M. le président Henri Emmanuelli. Mais la spéculation n’est pas toujours à somme nulle, on est en train de s’en apercevoir. Elle coûte cher.

M. Philippe Chalmin. Il y a des gagnants et des perdants, mais il y a toujours autant de positions dans un sens que dans l’autre. Si l’on vend, c’est qu’il y a quelqu’un pour acheter. Sur le marché, le jeu est à somme nulle. Mais il y a d’autres acteurs. Le producteur très content d’avoir vendu en juillet son blé à 130 euros la tonne, alors qu’on était à 110 deux mois plus tôt, se mord les doigts aujourd’hui. La coopérative qui le lui a acheté y gagne, sauf si elle s’est couverte immédiatement. Celui qui est sûr de gagner, in fine, c’est le meunier ou le boulanger, qui répercute immédiatement la hausse du prix alors qu’il a acheté trois mois plus tôt. La hausse de la baguette pouvait s’expliquer lorsque le blé est passé de 120 à 300 euros la tonne en 2007-2008, mais il n’y a pas eu de baisse lorsqu’on est retombé à 120 euros en 2009 et mon boulanger vient de m’expliquer qu’il allait encore augmenter de cinq centimes le prix de la baguette…

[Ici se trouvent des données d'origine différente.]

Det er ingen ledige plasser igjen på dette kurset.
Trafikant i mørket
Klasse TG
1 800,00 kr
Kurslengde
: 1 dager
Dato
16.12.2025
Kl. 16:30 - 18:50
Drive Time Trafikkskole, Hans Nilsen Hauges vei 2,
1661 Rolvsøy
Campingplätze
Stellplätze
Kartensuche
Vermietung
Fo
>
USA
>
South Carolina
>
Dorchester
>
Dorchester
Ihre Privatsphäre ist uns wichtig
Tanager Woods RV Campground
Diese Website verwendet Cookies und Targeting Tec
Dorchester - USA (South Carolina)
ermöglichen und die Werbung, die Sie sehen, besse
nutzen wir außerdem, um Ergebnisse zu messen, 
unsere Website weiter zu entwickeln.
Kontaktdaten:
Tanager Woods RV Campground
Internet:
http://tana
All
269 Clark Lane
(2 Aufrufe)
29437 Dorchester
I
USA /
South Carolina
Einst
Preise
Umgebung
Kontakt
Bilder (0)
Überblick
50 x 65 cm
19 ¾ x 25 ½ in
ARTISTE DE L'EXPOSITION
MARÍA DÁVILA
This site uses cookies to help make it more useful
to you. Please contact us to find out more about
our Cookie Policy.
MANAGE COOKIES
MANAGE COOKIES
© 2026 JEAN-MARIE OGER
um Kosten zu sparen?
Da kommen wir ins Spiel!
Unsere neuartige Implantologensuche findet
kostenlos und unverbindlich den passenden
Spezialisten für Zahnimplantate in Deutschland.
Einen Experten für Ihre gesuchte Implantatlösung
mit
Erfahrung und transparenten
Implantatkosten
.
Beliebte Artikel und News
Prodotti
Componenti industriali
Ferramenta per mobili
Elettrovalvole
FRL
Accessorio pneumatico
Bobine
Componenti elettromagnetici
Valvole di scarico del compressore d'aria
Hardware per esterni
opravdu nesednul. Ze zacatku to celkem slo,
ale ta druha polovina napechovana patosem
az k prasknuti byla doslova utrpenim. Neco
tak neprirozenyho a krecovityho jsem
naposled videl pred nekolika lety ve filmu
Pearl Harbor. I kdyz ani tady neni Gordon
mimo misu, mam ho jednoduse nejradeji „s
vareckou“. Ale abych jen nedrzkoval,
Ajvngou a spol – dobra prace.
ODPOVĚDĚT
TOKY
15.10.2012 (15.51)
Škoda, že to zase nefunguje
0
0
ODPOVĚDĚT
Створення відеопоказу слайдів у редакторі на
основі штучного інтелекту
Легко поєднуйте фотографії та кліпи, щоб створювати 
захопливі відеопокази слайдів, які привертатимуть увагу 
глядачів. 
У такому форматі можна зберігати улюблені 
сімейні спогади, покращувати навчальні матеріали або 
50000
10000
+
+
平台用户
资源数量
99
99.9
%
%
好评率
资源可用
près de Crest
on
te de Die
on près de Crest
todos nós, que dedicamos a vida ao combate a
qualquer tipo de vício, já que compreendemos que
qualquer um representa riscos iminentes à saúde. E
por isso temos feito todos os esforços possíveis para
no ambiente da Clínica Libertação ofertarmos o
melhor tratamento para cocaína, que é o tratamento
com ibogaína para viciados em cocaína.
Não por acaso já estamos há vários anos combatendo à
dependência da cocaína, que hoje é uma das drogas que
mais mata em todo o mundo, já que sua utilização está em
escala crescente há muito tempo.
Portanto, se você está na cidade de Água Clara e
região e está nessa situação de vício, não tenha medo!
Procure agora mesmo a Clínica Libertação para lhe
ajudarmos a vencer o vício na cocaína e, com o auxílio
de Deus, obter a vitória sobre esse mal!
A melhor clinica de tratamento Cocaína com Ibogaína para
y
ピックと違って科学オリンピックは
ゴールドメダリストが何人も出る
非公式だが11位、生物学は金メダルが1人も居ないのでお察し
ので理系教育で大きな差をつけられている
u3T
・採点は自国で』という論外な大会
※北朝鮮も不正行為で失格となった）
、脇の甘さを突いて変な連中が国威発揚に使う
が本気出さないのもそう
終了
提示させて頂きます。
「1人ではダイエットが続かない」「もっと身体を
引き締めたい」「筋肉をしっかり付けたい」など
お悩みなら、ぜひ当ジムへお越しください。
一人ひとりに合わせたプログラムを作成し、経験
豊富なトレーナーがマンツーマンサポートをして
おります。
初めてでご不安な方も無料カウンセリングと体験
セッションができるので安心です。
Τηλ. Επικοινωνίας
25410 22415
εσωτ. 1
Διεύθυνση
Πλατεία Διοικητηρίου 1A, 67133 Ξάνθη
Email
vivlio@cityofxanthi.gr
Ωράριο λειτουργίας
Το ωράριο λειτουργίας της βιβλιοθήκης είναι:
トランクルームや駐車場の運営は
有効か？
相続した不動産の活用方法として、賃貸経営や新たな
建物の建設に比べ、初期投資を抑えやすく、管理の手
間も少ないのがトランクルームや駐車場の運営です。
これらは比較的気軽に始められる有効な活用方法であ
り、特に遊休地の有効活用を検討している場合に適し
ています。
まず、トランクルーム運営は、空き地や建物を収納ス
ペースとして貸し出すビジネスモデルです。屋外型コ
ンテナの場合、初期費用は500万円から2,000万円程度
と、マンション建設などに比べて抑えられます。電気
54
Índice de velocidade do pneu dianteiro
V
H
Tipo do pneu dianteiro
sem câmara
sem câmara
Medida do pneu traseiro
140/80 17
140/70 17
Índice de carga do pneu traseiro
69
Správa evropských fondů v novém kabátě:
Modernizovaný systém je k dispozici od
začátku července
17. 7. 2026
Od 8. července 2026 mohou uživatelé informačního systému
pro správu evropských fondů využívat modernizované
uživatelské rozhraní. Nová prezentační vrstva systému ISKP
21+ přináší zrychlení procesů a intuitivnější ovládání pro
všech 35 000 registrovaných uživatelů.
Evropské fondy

Dans le chemin qui va du producteur au consommateur final, le spéculateur en lui-même ne prélève rien. Dans un marché très concurrentiel, il peut même permettre aux professionnels de fonctionner à contre-marge. L’Égypte, par exemple, est le premier importateur mondial de blé : entre 6 et 9 millions de tonnes par an. Son principal acheteur est public : le General Authority for Supply Commodities. Lorsqu’il fait un appel d’offres, il doit calculer le prix du blé. Ce n’est pas compliqué : le prix du marché à terme, le différentiel entre ce prix théorique et le marché physique, le coût du fret et des assurances… Tout le monde peut faire le même calcul au même moment. Or, lorsque j’ai travaillé avec le GASC, le prix concrètement obtenu était de 3 ou 4 % inférieur à ce calcul optimal : l’immense transparence du marché permettait en fait aux négociants d’optimiser toutes les petites spéculations nécessaires pour couvrir leurs risques. Cela ne fait pas baisser les prix : cela fait que le coût d’intermédiation normal du négociant est quasiment pris en charge par le marché. Les choses étaient très différentes pour le riz, dénué de marché dérivé. Lorsqu’un négociant remplit un bateau de riz à Bangkok et l’amène au large de l’Afrique avant d’appeler les gros importateurs locaux, il prend le risque de deux mois d’incertitude sur le prix du riz. C’est un jeu extrêmement risqué et il est obligé de vendre avec une marge.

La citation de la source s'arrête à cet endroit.